To our knowledge, this is the first clinical study with an oral CCR4 antagonist that showed clinical improvement coupled with modulation of the cutaneous transcriptomic profile in an inflammatory skin disease.
This was a first-in-human randomized, placebo-controlled Phase 1a/1b monotherapy study (NCT04271514) to evaluate the safety, tolerability, pharmacokinetics, pharmacodynamics, and CCR4 surface receptor occupancy in eligible healthy subjects and subjects with moderate-to-severe AD. Clinical efficacy and skin biomarker effects of RPT193 monotherapy were assessed as exploratory endpoints in AD subjects.

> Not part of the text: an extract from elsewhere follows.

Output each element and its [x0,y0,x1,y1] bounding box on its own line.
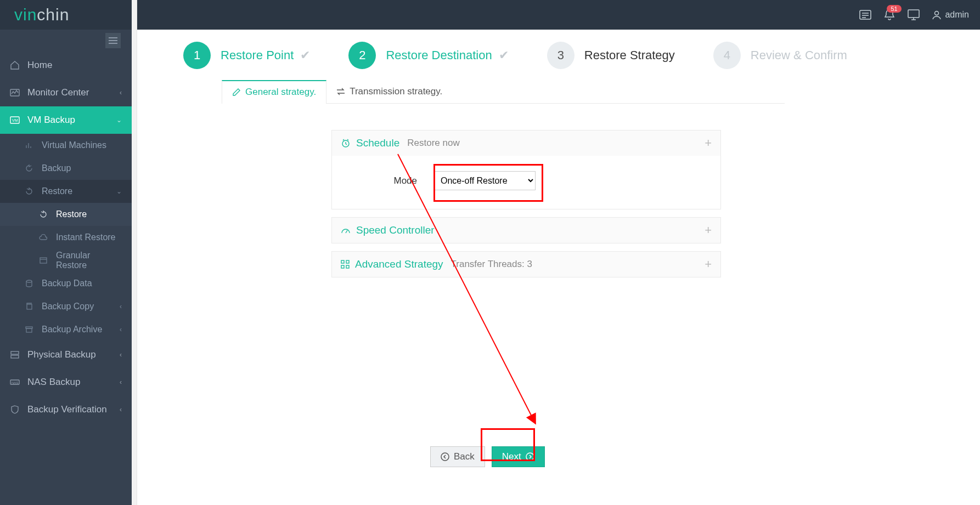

In healthy (n = 72) and AD subjects (n = 31), once-daily RPT193 treatment was generally well tolerated, with no serious adverse events reported and all treatment-emergent adverse events reported as mild/moderate. In AD subjects, numerically greater improvements in clinical efficacy endpoints were observed with RPT193 monotherapy versus placebo up to the end of the treatment period (Day 29), with statistically significant improvement, compared to Day 29 and placebo, observed 2 weeks after the end of treatment (Day 43) on several endpoints (p < .05). Moreover, significant changes in the transcriptional profile were seen in skin biopsies of RPT193-treated versus placebo-treated subjects at Day 29, which were also significantly correlated with improvements in clinical efficacy measures.

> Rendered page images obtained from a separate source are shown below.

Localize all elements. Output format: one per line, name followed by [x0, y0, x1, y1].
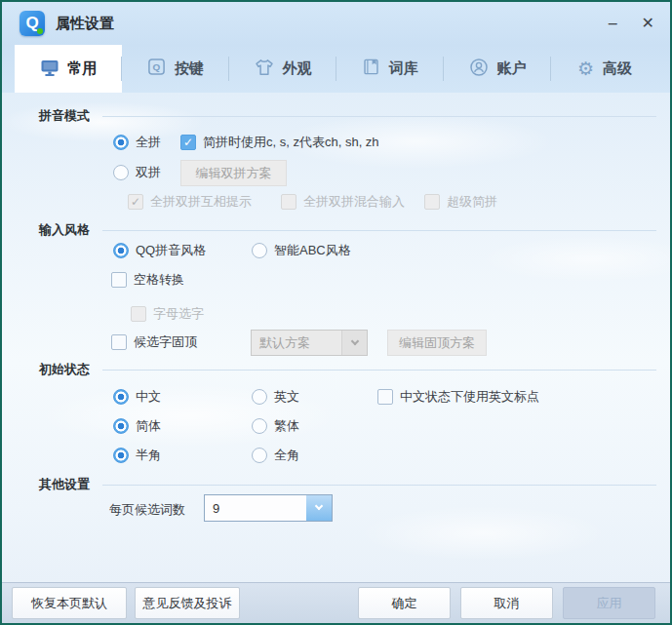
- checkbox-english-punct[interactable]: 中文状态下使用英文标点: [377, 385, 539, 409]
- tab-bar: 常用 Q 按键 外观: [2, 45, 670, 93]
- radio-on-icon: [113, 135, 129, 150]
- checkbox-jianpin-csz[interactable]: 简拼时使用c, s, z代表ch, sh, zh: [180, 131, 379, 154]
- radio-on-icon: [113, 448, 129, 463]
- radio-label: QQ拼音风格: [136, 242, 206, 259]
- titlebar: Q 属性设置 – ✕: [2, 2, 670, 45]
- checkbox-space-convert[interactable]: 空格转换: [111, 268, 184, 292]
- chevron-down-icon[interactable]: [306, 495, 332, 521]
- cancel-button[interactable]: 取消: [460, 587, 553, 619]
- checkbox-label: 全拼双拼混合输入: [303, 193, 405, 211]
- q-key-icon: Q: [147, 58, 166, 80]
- restore-defaults-button[interactable]: 恢复本页默认: [12, 587, 127, 619]
- checkbox-letter-select: 字母选字: [131, 302, 204, 326]
- feedback-button[interactable]: 意见反馈及投诉: [135, 587, 240, 619]
- radio-off-icon: [252, 448, 267, 463]
- settings-panel-common: 拼音模式 全拼 简拼时使用c, s, z代表ch, sh, zh 双拼 编辑双拼…: [2, 93, 670, 582]
- checkbox-disabled-icon: [424, 194, 440, 210]
- checkbox-label: 候选字固顶: [134, 333, 197, 351]
- checkbox-label: 字母选字: [153, 305, 204, 323]
- section-divider: [102, 370, 656, 371]
- radio-off-icon: [252, 418, 267, 434]
- radio-label: 英文: [274, 388, 299, 406]
- tab-dictionary[interactable]: 词库: [336, 45, 444, 93]
- tab-advanced[interactable]: ⚙ 高级: [551, 45, 658, 93]
- section-title: 初始状态: [39, 361, 90, 378]
- checkbox-label: 全拼双拼互相提示: [150, 193, 252, 211]
- candidates-per-page-select[interactable]: 9: [204, 494, 333, 522]
- checkbox-label: 空格转换: [134, 271, 184, 289]
- edit-pin-scheme-button: 编辑固顶方案: [387, 330, 487, 356]
- checkbox-label: 中文状态下使用英文标点: [400, 388, 539, 406]
- section-divider: [102, 116, 656, 117]
- radio-simplified[interactable]: 简体: [113, 414, 161, 438]
- radio-chinese[interactable]: 中文: [113, 385, 161, 409]
- radio-off-icon: [113, 165, 129, 180]
- section-title: 拼音模式: [39, 107, 90, 125]
- radio-abc-style[interactable]: 智能ABC风格: [252, 239, 351, 262]
- qq-pinyin-logo-icon: Q: [20, 11, 45, 36]
- window-title: 属性设置: [56, 15, 114, 33]
- section-divider: [102, 230, 656, 231]
- radio-on-icon: [113, 243, 129, 258]
- radio-label: 全拼: [136, 134, 161, 151]
- checkbox-disabled-checked-icon: [128, 194, 143, 210]
- checkbox-mixed-input: 全拼双拼混合输入: [281, 190, 405, 214]
- radio-label: 简体: [136, 417, 161, 435]
- radio-qq-style[interactable]: QQ拼音风格: [113, 239, 206, 262]
- minimize-icon[interactable]: –: [609, 16, 617, 31]
- checkbox-unchecked-icon: [377, 389, 393, 405]
- radio-label: 全角: [274, 447, 299, 464]
- svg-text:Q: Q: [153, 61, 161, 72]
- section-divider: [102, 485, 656, 486]
- radio-shuangpin[interactable]: 双拼: [113, 161, 161, 184]
- checkbox-mutual-hint: 全拼双拼互相提示: [128, 190, 252, 214]
- section-title: 其他设置: [39, 476, 90, 493]
- tab-label: 常用: [68, 59, 98, 78]
- checkbox-disabled-icon: [131, 306, 146, 322]
- radio-english[interactable]: 英文: [252, 385, 299, 409]
- radio-label: 双拼: [136, 164, 161, 181]
- tab-label: 按键: [175, 59, 204, 78]
- tab-appearance[interactable]: 外观: [229, 45, 336, 93]
- tab-label: 外观: [283, 59, 312, 78]
- radio-traditional[interactable]: 繁体: [252, 414, 299, 438]
- checkbox-candidate-pin[interactable]: 候选字固顶: [111, 331, 197, 354]
- tab-account[interactable]: 账户: [444, 45, 551, 93]
- apply-button: 应用: [563, 587, 655, 619]
- checkbox-unchecked-icon: [111, 334, 127, 350]
- radio-full-width[interactable]: 全角: [252, 444, 299, 467]
- section-initial-state: 初始状态: [39, 361, 656, 378]
- edit-shuangpin-button: 编辑双拼方案: [180, 160, 287, 186]
- radio-label: 繁体: [274, 417, 299, 435]
- tshirt-icon: [255, 58, 274, 81]
- radio-label: 半角: [136, 447, 161, 464]
- book-icon: [362, 58, 380, 80]
- tab-keys[interactable]: Q 按键: [122, 45, 229, 93]
- window-controls: – ✕: [609, 16, 654, 31]
- checkbox-label: 简拼时使用c, s, z代表ch, sh, zh: [203, 134, 379, 151]
- close-icon[interactable]: ✕: [642, 16, 654, 31]
- candidates-per-page-label: 每页候选词数: [109, 501, 185, 519]
- radio-label: 中文: [136, 388, 161, 406]
- checkbox-disabled-icon: [281, 194, 296, 210]
- radio-off-icon: [252, 389, 267, 405]
- properties-window: Q 属性设置 – ✕ 常用 Q: [0, 0, 672, 625]
- pin-scheme-select: 默认方案: [251, 330, 368, 356]
- checkbox-unchecked-icon: [111, 272, 127, 288]
- section-input-style: 输入风格: [39, 221, 656, 239]
- ok-button[interactable]: 确定: [358, 587, 451, 619]
- section-pinyin-mode: 拼音模式: [39, 107, 656, 125]
- radio-half-width[interactable]: 半角: [113, 444, 161, 467]
- footer-bar: 恢复本页默认 意见反馈及投诉 确定 取消 应用: [2, 582, 670, 623]
- tab-common[interactable]: 常用: [15, 45, 122, 93]
- radio-quanpin[interactable]: 全拼: [113, 131, 161, 154]
- gear-icon: ⚙: [577, 59, 594, 78]
- radio-label: 智能ABC风格: [274, 242, 351, 259]
- select-value: 默认方案: [252, 331, 341, 355]
- monitor-icon: [40, 58, 59, 81]
- tab-label: 高级: [603, 59, 632, 78]
- section-other-settings: 其他设置: [39, 476, 656, 493]
- checkbox-checked-icon: [180, 135, 196, 150]
- select-value: 9: [205, 495, 306, 521]
- logo-green-dot: [37, 28, 43, 34]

To our knowledge, this is the first clinical study with an oral CCR4 antagonist that showed clinical improvement coupled with modulation of the cutaneous transcriptomic profile in an inflammatory skin disease.
摘要:
背景:RPT193是口服施用的人C-C基序趋化因子受体4(CCR4)的小分子拮抗剂,其抑制2型T辅助细胞(Th2)的迁移和下游活化。我们调查了健康受试者中RPT193的单次和多次递增剂量,中重度特应性皮炎(AD)患者的多剂量RPT193。
方法:这是首次在人体内随机分组,安慰剂对照1a/1b期单一疗法研究(NCT04271514)以评估安全性,耐受性,药代动力学,药效学,合格的健康受试者和中度至重度AD受试者的CCR4表面受体占有率。RPT193单一疗法的临床功效和皮肤生物标志物作用被评估为AD受试者中的探索性终点。

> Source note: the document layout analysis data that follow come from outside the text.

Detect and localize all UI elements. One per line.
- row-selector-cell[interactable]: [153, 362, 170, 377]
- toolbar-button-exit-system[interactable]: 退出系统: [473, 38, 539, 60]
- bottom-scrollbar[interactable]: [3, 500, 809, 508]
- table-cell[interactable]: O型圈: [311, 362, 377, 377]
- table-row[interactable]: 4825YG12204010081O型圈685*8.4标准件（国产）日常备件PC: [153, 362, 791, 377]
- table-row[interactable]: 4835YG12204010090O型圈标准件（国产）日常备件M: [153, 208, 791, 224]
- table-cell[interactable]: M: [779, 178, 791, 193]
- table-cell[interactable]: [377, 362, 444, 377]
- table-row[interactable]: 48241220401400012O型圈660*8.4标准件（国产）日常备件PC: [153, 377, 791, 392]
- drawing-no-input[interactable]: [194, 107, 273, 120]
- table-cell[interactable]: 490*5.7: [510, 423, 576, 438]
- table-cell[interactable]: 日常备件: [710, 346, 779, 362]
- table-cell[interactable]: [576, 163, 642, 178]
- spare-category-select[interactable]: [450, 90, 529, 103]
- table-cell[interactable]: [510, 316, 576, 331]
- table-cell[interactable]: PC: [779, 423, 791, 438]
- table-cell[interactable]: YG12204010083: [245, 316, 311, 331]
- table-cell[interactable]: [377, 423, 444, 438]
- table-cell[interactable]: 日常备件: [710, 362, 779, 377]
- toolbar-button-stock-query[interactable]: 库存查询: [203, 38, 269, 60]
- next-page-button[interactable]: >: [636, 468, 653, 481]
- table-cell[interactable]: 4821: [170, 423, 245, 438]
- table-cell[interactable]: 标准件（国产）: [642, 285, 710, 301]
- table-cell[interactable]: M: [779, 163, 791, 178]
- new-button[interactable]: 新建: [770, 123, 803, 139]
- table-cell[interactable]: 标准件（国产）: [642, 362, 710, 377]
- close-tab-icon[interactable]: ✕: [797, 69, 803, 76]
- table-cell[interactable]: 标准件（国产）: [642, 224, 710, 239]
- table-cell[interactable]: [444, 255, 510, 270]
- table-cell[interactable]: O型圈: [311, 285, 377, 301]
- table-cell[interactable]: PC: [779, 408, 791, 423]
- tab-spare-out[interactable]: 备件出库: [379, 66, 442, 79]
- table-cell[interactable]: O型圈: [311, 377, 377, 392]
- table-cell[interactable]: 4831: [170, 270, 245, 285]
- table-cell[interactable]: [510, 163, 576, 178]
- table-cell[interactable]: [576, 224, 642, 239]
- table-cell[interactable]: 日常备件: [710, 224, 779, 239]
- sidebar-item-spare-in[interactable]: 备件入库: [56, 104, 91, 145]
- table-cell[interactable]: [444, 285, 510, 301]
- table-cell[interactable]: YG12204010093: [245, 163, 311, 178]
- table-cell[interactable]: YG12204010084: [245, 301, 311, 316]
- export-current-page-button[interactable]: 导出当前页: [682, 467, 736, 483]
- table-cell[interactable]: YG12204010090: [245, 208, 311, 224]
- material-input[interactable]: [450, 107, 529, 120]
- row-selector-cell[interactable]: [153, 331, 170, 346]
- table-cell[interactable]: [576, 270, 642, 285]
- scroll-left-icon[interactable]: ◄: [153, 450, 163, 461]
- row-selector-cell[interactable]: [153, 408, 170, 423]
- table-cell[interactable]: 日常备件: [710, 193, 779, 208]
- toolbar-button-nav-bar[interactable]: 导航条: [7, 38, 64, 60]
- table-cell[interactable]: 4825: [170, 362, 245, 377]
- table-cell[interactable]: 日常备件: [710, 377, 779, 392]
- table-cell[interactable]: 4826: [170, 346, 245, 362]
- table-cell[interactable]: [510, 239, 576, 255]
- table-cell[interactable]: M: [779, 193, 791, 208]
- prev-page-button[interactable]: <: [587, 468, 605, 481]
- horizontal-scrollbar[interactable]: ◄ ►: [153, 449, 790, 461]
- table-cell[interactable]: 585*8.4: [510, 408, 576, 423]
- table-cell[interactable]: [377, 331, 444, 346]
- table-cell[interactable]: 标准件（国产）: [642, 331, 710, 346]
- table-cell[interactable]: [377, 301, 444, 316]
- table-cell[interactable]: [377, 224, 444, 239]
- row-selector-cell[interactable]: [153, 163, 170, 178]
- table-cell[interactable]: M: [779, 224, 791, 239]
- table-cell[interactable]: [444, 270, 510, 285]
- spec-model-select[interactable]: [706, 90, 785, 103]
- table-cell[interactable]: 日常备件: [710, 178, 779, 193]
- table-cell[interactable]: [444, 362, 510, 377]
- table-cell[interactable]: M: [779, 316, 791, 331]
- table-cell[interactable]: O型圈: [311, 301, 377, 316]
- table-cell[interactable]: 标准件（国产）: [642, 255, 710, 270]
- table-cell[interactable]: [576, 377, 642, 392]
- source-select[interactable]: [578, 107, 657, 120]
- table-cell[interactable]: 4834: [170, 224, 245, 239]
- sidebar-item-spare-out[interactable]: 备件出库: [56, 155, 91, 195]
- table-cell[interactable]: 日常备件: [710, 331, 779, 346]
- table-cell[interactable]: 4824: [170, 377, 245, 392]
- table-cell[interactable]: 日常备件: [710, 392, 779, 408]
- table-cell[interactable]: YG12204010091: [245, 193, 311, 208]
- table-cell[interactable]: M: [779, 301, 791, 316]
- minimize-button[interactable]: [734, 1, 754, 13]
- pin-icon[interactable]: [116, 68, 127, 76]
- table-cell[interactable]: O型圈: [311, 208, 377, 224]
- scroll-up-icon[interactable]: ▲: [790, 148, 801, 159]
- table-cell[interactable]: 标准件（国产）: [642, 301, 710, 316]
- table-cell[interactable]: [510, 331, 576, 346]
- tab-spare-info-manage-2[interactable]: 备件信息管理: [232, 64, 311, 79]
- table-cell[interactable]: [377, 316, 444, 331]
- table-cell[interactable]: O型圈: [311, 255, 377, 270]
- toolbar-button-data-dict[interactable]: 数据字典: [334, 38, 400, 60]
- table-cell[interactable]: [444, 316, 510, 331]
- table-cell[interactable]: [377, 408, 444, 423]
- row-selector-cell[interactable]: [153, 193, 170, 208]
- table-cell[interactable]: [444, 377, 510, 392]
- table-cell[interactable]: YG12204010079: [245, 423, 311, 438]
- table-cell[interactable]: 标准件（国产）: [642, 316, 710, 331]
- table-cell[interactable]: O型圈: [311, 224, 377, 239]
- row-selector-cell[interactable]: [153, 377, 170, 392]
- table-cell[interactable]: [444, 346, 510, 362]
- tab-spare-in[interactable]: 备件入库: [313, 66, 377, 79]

结果:在健康(n=72)和AD受试者(n=31)中,每天一次的RPT193治疗通常耐受性良好,未报告严重不良事件,所有因治疗引起的不良事件均报告为轻度/中度.在AD科目中,到治疗期结束(第29天),与安慰剂相比,RPT193单药治疗在临床疗效终点方面有更大的改善,具有统计学上的显着改善,与第29天和安慰剂相比,在治疗结束后2周(第43天)观察到几个终点(p<0.05)。此外,在第29天时,在RPT193治疗的受试者与安慰剂治疗的受试者的皮肤活检中观察到转录谱的显著变化,这也与临床疗效指标的改善显著相关.
结论:据我们所知,这是首次使用口服CCR4拮抗剂进行的临床研究,该研究在炎症性皮肤病中显示出临床改善和皮肤转录组学谱的调节.
方法:这是首次在人体内随机分组,安慰剂对照1a/1b期单一疗法研究(NCT04271514)以评估安全性,耐受性,药代动力学,药效学,合格的健康受试者和中度至重度AD受试者的CCR4表面受体占有率。RPT193单一疗法的临床功效和皮肤生物标志物作用被评估为AD受试者中的探索性终点。
结果:在健康(n=72)和AD受试者(n=31)中,每天一次的RPT193治疗通常耐受性良好,未报告严重不良事件,所有因治疗引起的不良事件均报告为轻度/中度.在AD科目中,到治疗期结束(第29天),与安慰剂相比,RPT193单药治疗在临床疗效终点方面有更大的改善,具有统计学上的显着改善,与第29天和安慰剂相比,在治疗结束后2周(第43天)观察到几个终点(p<0.05)。此外,在第29天时,在RPT193治疗的受试者与安慰剂治疗的受试者的皮肤活检中观察到转录谱的显著变化,这也与临床疗效指标的改善显著相关.
结论:据我们所知,这是首次使用口服CCR4拮抗剂进行的临床研究,该研究在炎症性皮肤病中显示出临床改善和皮肤转录组学谱的调节.